I've seen code for some commercial products in fox that would curl the hair on your chest. At one client, they had fp22.5 code in a vfp 7.0 app and had never bothered to rewrite it. When you initiated that module, you got the old time horrible looking screens. You probably coudn't do that in any other product today.


>>>Absolute hogwash! He already said he has no knowledge of VB, but it doesn't stop him from talking about it. He works for a non-profit, so he thinks he is able to qualify VFP as a development tool for non-profits too. I have friends in the non-profit industry. Most use Access.
>>
>>Doesn't stop Walter, et.al. either. Most mom and pop's use VFP stuff:
>>1. Because most VFP programmer's work cheap
>>2. Because it doesn't matter how much spaghetti code is written
>>3. Because anybody can do it.
>
>Let's focus a bit on 3 - start up companies need fast dev cycle. Why is so much written by startups in Python (Google, YouTube) or other (PHP) scripting language ? The garage sitting teenager/twen probably won't use vfp (he has never heard of it, but it might fit his task) but either python, javascript, php, ruby or a similar tool with similar benefits and even more/identical negative side effects.

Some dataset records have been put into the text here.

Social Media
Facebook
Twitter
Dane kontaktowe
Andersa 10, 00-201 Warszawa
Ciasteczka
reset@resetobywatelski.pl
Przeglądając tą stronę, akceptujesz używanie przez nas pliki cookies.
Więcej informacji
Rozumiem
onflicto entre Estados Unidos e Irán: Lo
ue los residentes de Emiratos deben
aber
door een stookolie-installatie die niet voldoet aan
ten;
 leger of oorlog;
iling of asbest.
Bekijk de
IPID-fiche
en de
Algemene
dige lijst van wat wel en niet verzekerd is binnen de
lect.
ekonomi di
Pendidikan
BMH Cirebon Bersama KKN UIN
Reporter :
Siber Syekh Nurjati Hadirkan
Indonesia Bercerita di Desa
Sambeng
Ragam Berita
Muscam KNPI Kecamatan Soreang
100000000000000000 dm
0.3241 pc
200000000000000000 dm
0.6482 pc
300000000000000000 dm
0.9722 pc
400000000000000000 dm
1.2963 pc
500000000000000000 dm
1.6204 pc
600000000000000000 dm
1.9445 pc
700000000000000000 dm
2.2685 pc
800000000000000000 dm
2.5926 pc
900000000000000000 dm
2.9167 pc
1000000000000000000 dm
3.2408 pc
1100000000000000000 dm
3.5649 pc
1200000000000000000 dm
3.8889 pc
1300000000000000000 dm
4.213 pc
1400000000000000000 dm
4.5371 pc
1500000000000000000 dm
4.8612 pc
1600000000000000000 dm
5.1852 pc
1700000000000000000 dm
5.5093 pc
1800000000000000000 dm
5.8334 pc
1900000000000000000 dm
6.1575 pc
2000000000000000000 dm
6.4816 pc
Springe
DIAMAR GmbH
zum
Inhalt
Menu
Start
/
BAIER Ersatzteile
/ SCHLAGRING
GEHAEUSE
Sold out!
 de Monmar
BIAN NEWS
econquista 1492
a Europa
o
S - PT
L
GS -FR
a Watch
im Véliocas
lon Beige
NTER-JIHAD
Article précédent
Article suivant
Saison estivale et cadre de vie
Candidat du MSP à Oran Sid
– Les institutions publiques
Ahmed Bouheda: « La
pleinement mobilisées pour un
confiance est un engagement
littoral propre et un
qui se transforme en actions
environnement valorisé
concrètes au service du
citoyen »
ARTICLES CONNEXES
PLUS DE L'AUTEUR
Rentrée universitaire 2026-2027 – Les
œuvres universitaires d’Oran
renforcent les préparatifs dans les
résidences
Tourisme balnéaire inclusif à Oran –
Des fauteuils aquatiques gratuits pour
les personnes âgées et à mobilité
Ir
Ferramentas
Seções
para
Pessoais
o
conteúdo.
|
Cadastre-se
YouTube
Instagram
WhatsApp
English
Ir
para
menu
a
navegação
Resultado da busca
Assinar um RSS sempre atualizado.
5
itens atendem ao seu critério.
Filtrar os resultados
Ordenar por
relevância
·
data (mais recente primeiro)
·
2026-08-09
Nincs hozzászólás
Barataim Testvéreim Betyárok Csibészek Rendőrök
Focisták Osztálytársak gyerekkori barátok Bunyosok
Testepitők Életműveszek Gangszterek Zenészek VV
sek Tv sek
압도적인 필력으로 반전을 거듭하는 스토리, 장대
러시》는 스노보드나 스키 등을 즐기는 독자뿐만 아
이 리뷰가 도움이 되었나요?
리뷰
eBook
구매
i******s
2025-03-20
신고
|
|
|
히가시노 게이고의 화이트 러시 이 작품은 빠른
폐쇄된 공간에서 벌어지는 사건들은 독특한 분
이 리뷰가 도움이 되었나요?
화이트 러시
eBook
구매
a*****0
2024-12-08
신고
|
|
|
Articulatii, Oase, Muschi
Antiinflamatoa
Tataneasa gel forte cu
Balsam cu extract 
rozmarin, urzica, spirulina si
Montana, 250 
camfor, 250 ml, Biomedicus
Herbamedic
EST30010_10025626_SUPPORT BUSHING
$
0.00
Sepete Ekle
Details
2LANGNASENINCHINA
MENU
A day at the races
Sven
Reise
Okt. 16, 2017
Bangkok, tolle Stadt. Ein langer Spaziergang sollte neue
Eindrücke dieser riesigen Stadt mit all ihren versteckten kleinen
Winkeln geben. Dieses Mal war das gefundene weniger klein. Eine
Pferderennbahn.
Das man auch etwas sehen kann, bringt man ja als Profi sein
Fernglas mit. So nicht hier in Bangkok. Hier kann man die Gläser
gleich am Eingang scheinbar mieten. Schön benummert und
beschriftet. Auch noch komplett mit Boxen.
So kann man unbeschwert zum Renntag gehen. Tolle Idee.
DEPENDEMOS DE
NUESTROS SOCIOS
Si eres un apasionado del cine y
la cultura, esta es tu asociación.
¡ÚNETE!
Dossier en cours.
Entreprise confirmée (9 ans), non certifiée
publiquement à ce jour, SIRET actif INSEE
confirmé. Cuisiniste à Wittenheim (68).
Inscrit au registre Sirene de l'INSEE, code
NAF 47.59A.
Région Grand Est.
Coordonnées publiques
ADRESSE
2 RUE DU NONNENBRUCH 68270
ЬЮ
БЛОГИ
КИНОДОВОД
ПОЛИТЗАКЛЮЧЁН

Probably NOT java or C#, and almost certainly not with UML and Rational Rose. Code reviews ? Not in that scenario.
>>
>>If your code is put to rigorous coding standards and review, most VFP code wouldn't hold up, with the exception of a number of good 3rd party tools. I have had to fix a few VFP code nightmares created by some BIG consulting firms who specialize in VFP.
>
>That is mostly a function of developer quality and partly of the frequency of such audits. I know people writing sucky code in any language - and get paid for it!
>
>>VFP lets you make poor programming choices and then doesn't penalize you for it.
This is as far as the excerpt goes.